君が見ているもの、信じているものは、本当に真実かい?』
「当然だ!」
答えて、気付く。
なぜ、こいつがこの言葉を言う?
この言葉はアイツの…………
いや、ただの偶然だ。そんな筈がない。
だからオレは構わず答える。
「確かにオレはこいつと良く喧嘩をする! でもな、それはこいつがくれる、オレの日常だ! オレの大切なモノ達の、一つなんだよ!」
『そうかい、あくまでも、渡さないつもりかい?』
その言葉に、オレは答えなかった。なぜなら、
「愚問だな、全く」
「神谷くんは、大切な後輩だもの。カルくんに取っても、私に取っても」
「夫が守りたいものを手伝うのは、妻の役目」
「カルマ義兄さまの大切なモノ、騎士の誇りにかけて」
「アタシ達剣道部の結束力、舐めないで貰いたいわ」
「そう言うことです、〈代行者〉?」
皆が、オレと神谷の前に立ちはだかる。
すると、〈代行者〉がクスリ、と笑う。
『そうですか、なら致し方ありません。

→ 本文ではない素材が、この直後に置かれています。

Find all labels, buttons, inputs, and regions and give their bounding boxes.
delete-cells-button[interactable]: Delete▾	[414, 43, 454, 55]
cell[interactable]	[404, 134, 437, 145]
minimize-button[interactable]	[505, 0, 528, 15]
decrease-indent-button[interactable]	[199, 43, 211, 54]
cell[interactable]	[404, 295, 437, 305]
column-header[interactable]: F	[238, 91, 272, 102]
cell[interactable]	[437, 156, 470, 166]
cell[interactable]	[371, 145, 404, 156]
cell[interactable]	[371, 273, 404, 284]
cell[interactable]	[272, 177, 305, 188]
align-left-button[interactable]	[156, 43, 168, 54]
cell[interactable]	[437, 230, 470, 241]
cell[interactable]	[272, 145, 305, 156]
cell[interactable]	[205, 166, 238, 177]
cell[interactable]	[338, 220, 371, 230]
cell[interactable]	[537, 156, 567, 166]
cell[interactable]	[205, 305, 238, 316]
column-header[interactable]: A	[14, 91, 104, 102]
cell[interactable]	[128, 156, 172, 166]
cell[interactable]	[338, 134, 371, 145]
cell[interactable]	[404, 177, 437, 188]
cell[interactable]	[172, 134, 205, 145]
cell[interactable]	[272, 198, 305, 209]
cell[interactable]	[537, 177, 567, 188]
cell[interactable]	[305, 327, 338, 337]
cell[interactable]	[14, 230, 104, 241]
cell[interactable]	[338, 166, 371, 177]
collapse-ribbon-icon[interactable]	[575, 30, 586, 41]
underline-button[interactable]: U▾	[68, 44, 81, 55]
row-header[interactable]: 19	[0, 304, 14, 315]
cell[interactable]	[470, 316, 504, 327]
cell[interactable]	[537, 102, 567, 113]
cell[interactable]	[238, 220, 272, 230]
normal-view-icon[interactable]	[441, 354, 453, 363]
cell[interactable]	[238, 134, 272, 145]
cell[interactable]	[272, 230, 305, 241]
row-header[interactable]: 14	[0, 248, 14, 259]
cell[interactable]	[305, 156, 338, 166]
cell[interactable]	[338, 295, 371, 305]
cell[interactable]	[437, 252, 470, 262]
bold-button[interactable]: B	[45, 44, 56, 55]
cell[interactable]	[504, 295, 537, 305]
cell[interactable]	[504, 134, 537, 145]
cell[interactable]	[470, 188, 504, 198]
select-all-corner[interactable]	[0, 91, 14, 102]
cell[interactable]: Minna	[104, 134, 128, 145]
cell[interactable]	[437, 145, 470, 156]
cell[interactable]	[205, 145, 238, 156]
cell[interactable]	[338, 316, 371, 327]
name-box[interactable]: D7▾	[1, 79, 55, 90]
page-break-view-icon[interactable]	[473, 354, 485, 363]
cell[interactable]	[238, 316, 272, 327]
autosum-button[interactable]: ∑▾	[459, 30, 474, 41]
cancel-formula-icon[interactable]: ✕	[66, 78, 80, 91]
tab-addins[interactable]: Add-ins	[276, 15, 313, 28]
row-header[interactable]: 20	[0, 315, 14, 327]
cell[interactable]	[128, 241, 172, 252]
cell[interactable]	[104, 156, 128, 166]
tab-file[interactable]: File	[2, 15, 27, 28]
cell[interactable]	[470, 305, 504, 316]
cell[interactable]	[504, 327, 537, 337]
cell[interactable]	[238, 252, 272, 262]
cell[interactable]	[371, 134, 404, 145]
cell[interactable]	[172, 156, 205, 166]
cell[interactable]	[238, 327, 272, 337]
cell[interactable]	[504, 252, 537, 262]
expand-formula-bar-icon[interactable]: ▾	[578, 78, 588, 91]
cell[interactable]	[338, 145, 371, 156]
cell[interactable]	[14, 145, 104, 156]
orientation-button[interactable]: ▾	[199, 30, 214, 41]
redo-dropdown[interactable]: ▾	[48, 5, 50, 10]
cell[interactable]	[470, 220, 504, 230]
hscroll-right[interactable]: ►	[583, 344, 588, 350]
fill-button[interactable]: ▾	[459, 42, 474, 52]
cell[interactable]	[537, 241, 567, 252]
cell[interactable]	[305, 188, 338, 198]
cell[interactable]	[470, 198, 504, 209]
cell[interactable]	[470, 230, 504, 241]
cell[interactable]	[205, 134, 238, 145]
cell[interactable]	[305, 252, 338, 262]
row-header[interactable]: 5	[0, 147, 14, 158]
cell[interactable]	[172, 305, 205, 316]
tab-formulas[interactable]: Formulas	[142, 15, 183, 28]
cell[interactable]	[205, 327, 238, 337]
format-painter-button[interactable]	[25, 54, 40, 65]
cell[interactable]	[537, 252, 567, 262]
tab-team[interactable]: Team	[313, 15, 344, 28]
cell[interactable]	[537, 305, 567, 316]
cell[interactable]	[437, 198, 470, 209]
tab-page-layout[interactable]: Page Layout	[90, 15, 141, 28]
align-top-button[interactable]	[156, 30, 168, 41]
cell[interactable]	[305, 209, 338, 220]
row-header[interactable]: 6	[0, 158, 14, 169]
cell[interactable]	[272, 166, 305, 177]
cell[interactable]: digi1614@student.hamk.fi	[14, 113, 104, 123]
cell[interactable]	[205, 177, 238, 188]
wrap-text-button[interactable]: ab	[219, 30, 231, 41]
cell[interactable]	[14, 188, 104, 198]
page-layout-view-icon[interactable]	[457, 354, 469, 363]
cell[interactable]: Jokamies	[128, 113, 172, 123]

明日、我々の総力を持って、彼を貰いに行きます』
踵を返し、暗闇へ消えていく。そして、声だけが届いてくる。
『覚悟、していて下さいね?』
◆◆◆
「すまない、皆。大変な事に巻き込んじまって」
「何を言っているんですか、桐久保君」
「そうだよカルくん」
「それよりもカルマ様? 神谷をいかが致しましょう?」
「アスカさんの病院に行こう。アスカさんはもういないけど、あそこなら…………」
そして、夜は更けていき、
朝が訪れた。
次回、総力戦でございます。
神谷真琴
神 真
真神
魔神
…………無理がありました?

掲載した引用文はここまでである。